Channel9.id, Jakarta – Kementerian Dalam Negeri (Kemendagri) menegaskan agar stok beras yang menumpuk di gudang Perum Bulog segera disalurkan. Pasalnya, keterlambatan distribusi beras program Stabilisasi Pasokan dan Harga Pangan (SPHP) berpotensi menimbulkan kerugian negara sekaligus memicu kenaikan harga di pasar.
Sekretaris Jenderal Kemendagri, Tomsi Tohir, dalam Rapat Koordinasi Pengendalian Inflasi 2025, Selasa (19/8/2025), menjelaskan bahwa realisasi penyaluran beras SPHP saat ini masih sangat rendah. “Beras yang lambat disalurkan membuat harga cenderung naik dan tidak kunjung turun,” ujarnya dalam rapat yang disiarkan melalui kanal YouTube Kemendagri.
Selain mendorong kenaikan harga, Tomsi menekankan bahwa beras adalah komoditas yang mudah rusak. Jika terlalu lama disimpan, kualitasnya akan menurun hingga tidak layak konsumsi. “Kalau rusak, nilainya turun atau bahkan harus dibuang. Itu jelas merugikan negara,” katanya.

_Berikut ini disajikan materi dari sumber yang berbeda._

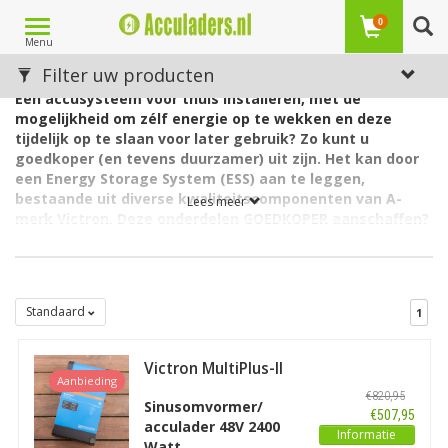
Toggle
0
Menu
navigation
Victron ESS Actie
Filter uw producten
Een accusysteem voor thuis installeren, met de
mogelijkheid om zélf energie op te wekken en deze
tijdelijk op te slaan voor later gebruik? Zo kunt u
goedkoper (en tevens duurzamer) uit zijn. Het kan door
een Energy Storage System (ESS) aan te leggen,
bestaande uit diverse kwaliteitscomponenten van A-
Lees meer
merk Victron. Deze onderdelen GOEDKOPER aanschaffen?
Dat kan op Acculaders.nl: dankzij hoge standaard
KORTINGEN én speciale, extra Victron ESS ACTIES. Deze
aantrekkelijke acties (veelal tijdelijk, en dus geldt
op=op!) zijn te vinden op deze pagina.
Standaard
1
Het is de nieuwe norm: zelf opgewekte energie ook zélf
gebruiken. Een stroomsysteem voor thuis, met een thuisaccu
Victron MultiPlus-II
voor energieopslag, neemt in populariteit toe. Steeds meer
Aanbieding
48/3000/35-32
ondernemingen en huishoudens investeren in zonnepanelen, die
€820,95
Sinusomvormer/
bovendien steeds krachtiger zijn en meer stroom opwekken. In
€507,95
acculader 48V 2400
plaats van deze zelf opgewekte zonne-energie terug te leveren
Informatie
Watt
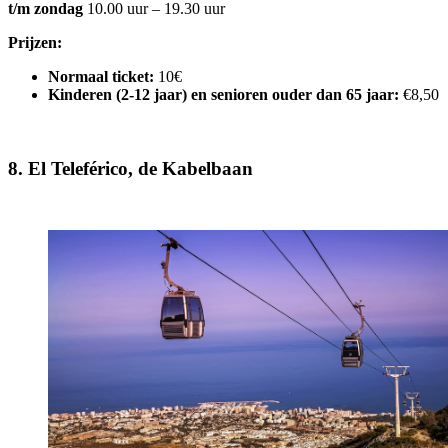
t/m zondag
10.00 uur – 19.30 uur
Prijzen:
Normaal ticket:
10­€
Kinderen (2-12 jaar) en senioren ouder dan 65 jaar:
€8,50
8. El Teleférico, de Kabelbaan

Program SPHP sendiri berlangsung mulai Juli hingga Desember 2025 dengan target penyaluran sebesar 1,3 juta ton. Tomsi menghitung, agar target tercapai, Bulog perlu menyalurkan sekitar 216.000 ton per bulan atau setara 7.100 ton per hari. Namun, hingga pertengahan Agustus, realisasi penyaluran baru mencapai 38.111 ton—setara 2,94% dari target. Angka ini masih jauh di bawah standar 16,5% yang seharusnya sudah tercapai dalam satu bulan.
Jika dihitung per hari, distribusi beras SPHP saat ini hanya sekitar 1.200 ton, jauh dari target 7.100 ton. Artinya, lebih dari 80% stok masih menumpuk di gudang Bulog. Kondisi tersebut, menurut Tomsi, bukan hanya menambah biaya pemeliharaan, tetapi juga meningkatkan risiko beras menjadi apek, berjamur, atau terserang hama.
“Kalau stok yang menumpuk itu lebih dari 1 juta ton, lama-lama kualitas turun, biaya penyimpanan besar, dan ada kemungkinan beras dari tahun sebelumnya harus dimusnahkan karena sudah tidak layak konsumsi,” jelasnya.